Stage three: Metadata creation (April-May 2013)

  • Metadata particular to the web archival content includes site name, seeds, capture scope settings (host, directory, +linked), and a schedule for future captures.
  • Descriptive metadata was added to each record in the CDL web archives, and a series of descriptive or “subject” tags, functioning as access points in the public interface, were created and assigned to individual sites. [Screen shot?]
  • Graduate hourly assistant developed guidelines for the generation of metadata for web archive records, available at project wiki.





Figure One: Sample Metadata Record from University of Illinois Web Archives




Stage Four: Quality Assurance and reseeding to capture problem sites (May-June 2013)

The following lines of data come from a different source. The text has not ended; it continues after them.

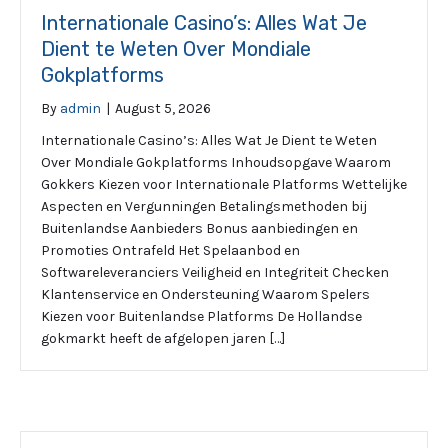
Internationale Casino’s: Alles Wat Je
Dient te Weten Over Mondiale
Gokplatforms
By
admin
|
August 5, 2026
Internationale Casino’s: Alles Wat Je Dient te Weten
Over Mondiale Gokplatforms Inhoudsopgave Waarom
Gokkers Kiezen voor Internationale Platforms Wettelijke
Aspecten en Vergunningen Betalingsmethoden bij
Buitenlandse Aanbieders Bonus aanbiedingen en
Promoties Ontrafeld Het Spelaanbod en
Softwareleveranciers Veiligheid en Integriteit Checken
Klantenservice en Ondersteuning Waarom Spelers
Kiezen voor Buitenlandse Platforms De Hollandse
gokmarkt heeft de afgelopen jaren […]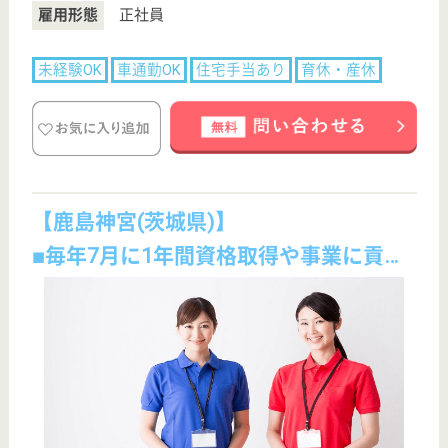
給与
月給：257,400円〜262,400円
職種
看護職
賞与4か月以上
すべての求人情報(全3件)
サービス紹介
クリックジョブ介護とは
ご利用の流れ
公式LINE＠
お役立ち情報
転職ノウハウ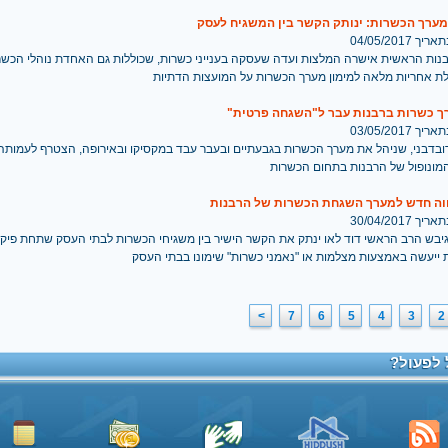
מערך הכשרות: ינותק הקשר בין המשגיח לעסק
 04/05/2017
נות הראשית אישרה המלצות ועדה שעסקה בענייני כשרות, שכוללות גם האחדת נוהלי הכשר
ת אחריות מלאה למימון מערך הכשרות על המועצות הדתיות
ך כשרות ברבנות עבר ל"השגחה פרטית"
 03/05/2017
דובדבני, שניהל את מערך הכשרות בגבעתיים ובעבר עבד במקסיקו ובאירופה, הצטרף לעמו
מונופול של הרבנות בתחום הכשרות
וה חדש למערך השגחת הכשרות של הרבנות
 30/04/2017
יבש הרב הראשי דוד לאו ינתק את הקשר הישיר בין משגיחי הכשרות לבתי העסק שתחת פיקו
 ייעשה באמצעות מצלמות או "נאמני כשרות" שימונו בבתי העסק
>
7
6
5
4
3
2
 לפעול?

  • Quality control for the bulk of the Web Archive was conducted in May and June according to the guidelines developed by the Web Archives Advisory Committee and as detailed in project documentation. QA was performed on every item in the Achive, in chronological order of first capture.
  • Archival records were reviewed for completeness and consistency in presentation as compared to the live version of the site. Notes on discrepancies and the date quality assurance was performed were added to the working spreadsheet.
  • The primary issue causing discrepancies in roughly 10% of sites was a security script within the robots.txt file that was excluding CDL’s crawler from harvesting the CSS files, which resulted in an archival copy that contained unformatted content.  For those sites whose cascading style sheets were never captured the graduate hourly arranged with CDL to adjust the capture settings so that the robots.txt file is bypassed.  Problem sites were re-captured under the new settings, resulting in clean and properly formatted archival copies.
  • The second common issue leading to discrepancies among archived sites was resolved by adding additional seeds to sites whose child pages resided under legacy domains (e.g., vs.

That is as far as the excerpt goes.